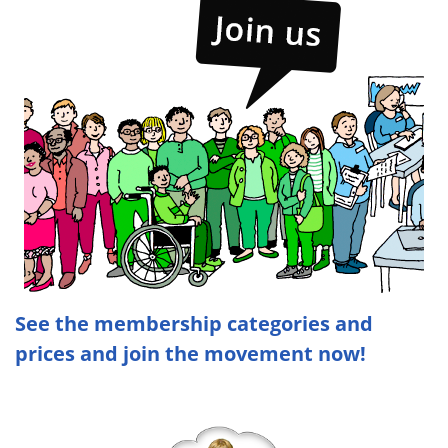
See the membership categories and
prices and join the movement now!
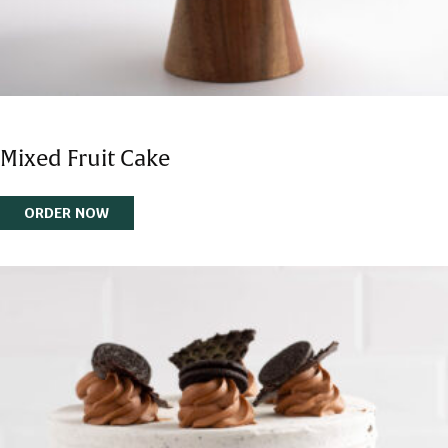
Mixed Fruit Cake
ORDER NOW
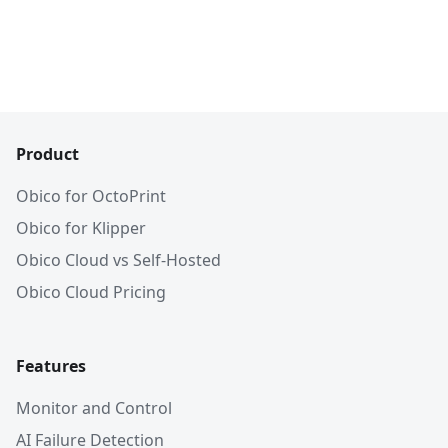
Product
Obico for OctoPrint
Obico for Klipper
Obico Cloud vs Self-Hosted
Obico Cloud Pricing
Features
Monitor and Control
AI Failure Detection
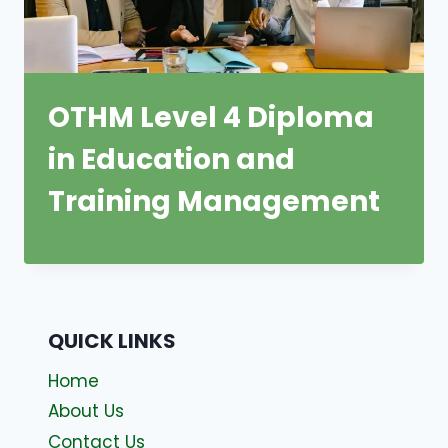
OTHM Level 4 Diploma
in Education and
Training Management
QUICK LINKS
Home
About Us
Contact Us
⁂
**ASSIGNMENT**
Scan the listing above and copy all lines containing the word "Cloud".

**TASK RESULT**
Obico Cloud vs Self-Hosted
Obico Cloud Pricing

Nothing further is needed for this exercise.